Her awards include the Jerwood Fiction Uncovered Prize, EMMA Best Book Award, Big Red Read, Orange Youth Panel Award, NESTA Fellowship Award and Arts Council Writer's Award. Her books have been a Best Book of the Year 13 times in British newspapers and magazines and The Emperor's Babe was a Times 'Book of the Decade'. Hello Mum has been chosen as one of twenty titles for World Book Night in 2014. She was made a Fellow of the Royal Society of Literature in 2004, a Fellow of the Royal Society of Arts in 2006, and she received an MBE in 2009.

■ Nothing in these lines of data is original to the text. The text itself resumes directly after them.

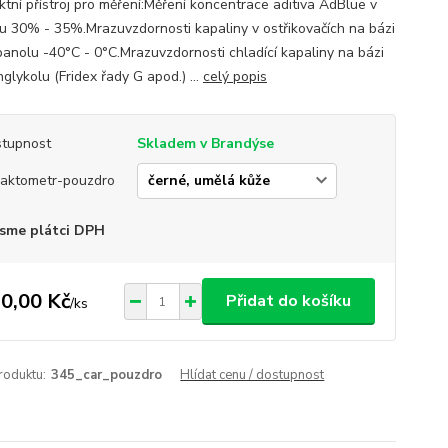
tní přístroj pro měření:Měření koncentrace aditiva AdBlue v
u 30% - 35%.Mrazuvzdornosti kapaliny v ostřikovačích na bázi
panolu -40°C - 0°C.Mrazuvzdornosti chladící kapaliny na bázi
glykolu (Fridex řady G apod.) ...
celý popis
tupnost
Skladem v Brandýse
raktometr-pouzdro
sme plátci DPH
0,00 Kč
Přidat do košíku
/
ks
roduktu:
345_car_pouzdro
Hlídat cenu / dostupnost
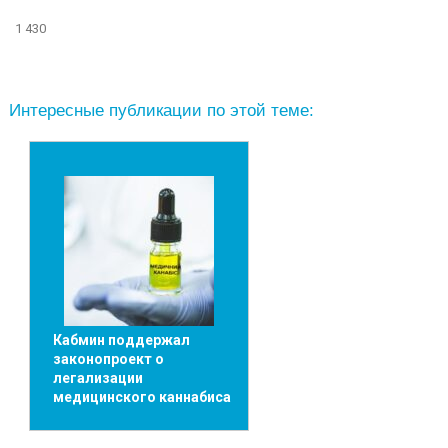
1 430
Интересные публикации по этой теме:
Кабмин поддержал
законопроект о
легализации
медицинского каннабиса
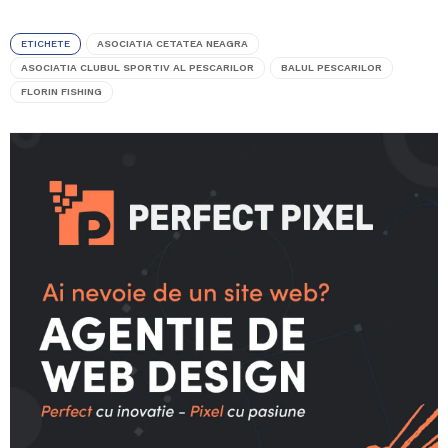
ETICHETE
ASOCIATIA CETATEA NEAGRA
ASOCIATIA CLUBUL SPORTIV AL PESCARILOR
BALUL PESCARILOR
FLORIN FISHING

Her books are: MR LOVERMAN (Penguin, 2013), HELLO MUM (Penguin 2010), LARA (Bloodaxe 2009), BlONDE ROOTS (Penguin 2008), SOUL TOURISTS (Penguin 2005), THE EMPEROR'S BABE (Penguin 2001), the first version of LARA (ARP 1997), ISLAND OF ABRAHAM (Peepal Tree, 1994). For more information visit BOOKS. Her verse novel The Emperor's Babe was adapted into a BBC Radio 4 play in 2013 and her novella Hello Mum was broadcast as a Radio 4 play in 2012. Her writing - essays, articles and non-fiction - has appeared in many publications.
She has edited and guest edited several publications. She is the co-editor of two recent anthologies and a special issue of Wasafiri magazine: Black Britain: Beyond Definition, which celebrated and reevaluated the black writing scene in Britain. In 2012 she was Guest Editor of the winter issue of Poetry Review, Britain's leading poetry journal, in its centenary year. Her issue, Offending Frequencies, featured more poets of colour than had ever previously been published in a single issue of the journal, as well as many female, radical, experimental and outspoken voices.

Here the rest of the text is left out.